Contributions are what make the open-source community such an amazing place to learn, inspire, and create. Any contributions you make are greatly appreciated. If you have suggestions for improving the code, your insights will be highly welcome. In order to contribute to this project, please follow the guidelines below or read the CONTRIBUTING.md file for more details on how to contribute to this project, as it contains information about the commit standards and the entire pull request process.
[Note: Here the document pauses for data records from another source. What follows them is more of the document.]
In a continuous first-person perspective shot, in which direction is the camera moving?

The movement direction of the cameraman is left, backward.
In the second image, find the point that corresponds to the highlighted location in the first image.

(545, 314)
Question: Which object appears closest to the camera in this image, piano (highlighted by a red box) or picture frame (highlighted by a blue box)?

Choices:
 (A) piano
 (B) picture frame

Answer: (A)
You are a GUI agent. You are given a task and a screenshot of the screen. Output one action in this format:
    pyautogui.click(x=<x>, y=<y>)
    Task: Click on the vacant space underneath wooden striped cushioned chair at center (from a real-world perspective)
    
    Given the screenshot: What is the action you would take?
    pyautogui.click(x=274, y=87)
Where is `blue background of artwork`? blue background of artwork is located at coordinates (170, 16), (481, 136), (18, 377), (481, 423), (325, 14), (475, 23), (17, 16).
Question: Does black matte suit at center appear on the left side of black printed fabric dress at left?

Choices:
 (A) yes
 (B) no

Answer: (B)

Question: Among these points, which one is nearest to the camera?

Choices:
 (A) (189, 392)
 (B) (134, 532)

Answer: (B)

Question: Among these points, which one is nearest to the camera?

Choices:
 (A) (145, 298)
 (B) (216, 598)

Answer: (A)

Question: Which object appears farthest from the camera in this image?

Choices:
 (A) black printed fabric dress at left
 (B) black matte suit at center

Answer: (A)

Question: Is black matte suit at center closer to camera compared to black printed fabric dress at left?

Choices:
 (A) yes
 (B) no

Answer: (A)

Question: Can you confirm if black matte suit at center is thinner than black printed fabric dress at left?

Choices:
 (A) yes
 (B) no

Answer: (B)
Please follow these guidelines to make your contributions smooth and effective:

  1. Set Up Your Environment: Ensure you've followed the setup instructions in the Setup section to prepare your development environment.

  2. Make Your Changes:

    • Create a Branch: git checkout -b feature/YourFeatureName
    • Implement Your Changes: Make sure to test your changes thoroughly.
    • Commit Your Changes: Use clear commit messages, for example:
      • For new features: git commit -m "FEAT: Add some AmazingFeature"
      • For bug fixes: git commit -m "FIX: Resolve Issue #123"
      • For documentation: git commit -m "DOCS: Update README with new instructions"
      • For refactorings: git commit -m "REFACTOR: Enhance component for better aspect"
      • For snapshots: git commit -m "SNAPSHOT: Temporary commit to save the current state for later reference"
    • See more about crafting commit messages in the CONTRIBUTING.md file.
  3. Submit Your Contribution:

    • Push Your Changes: git push origin feature/YourFeatureName
    • Open a Pull Request (PR): Navigate to the repository on GitHub and open a PR with a detailed description of your changes.
  4. Stay Engaged: Respond to any feedback from the project maintainers and make necessary adjustments to your PR.

  5. Celebrate: Once your PR is merged, celebrate your contribution to the project!

Collaborators

We thank the following people who contributed to this project:

My Profile Picture
Breno Farias da Silva

License

This project is licensed under the Apache License 2.0. This license permits use, modification, distribution, and sublicense of the code for both private and commercial purposes, provided that the original copyright notice and a disclaimer of warranty are included in all copies or substantial portions of the software. It also requires a clear attribution back to the original author(s) of the repository. For more details, see the LICENSE file in this repository.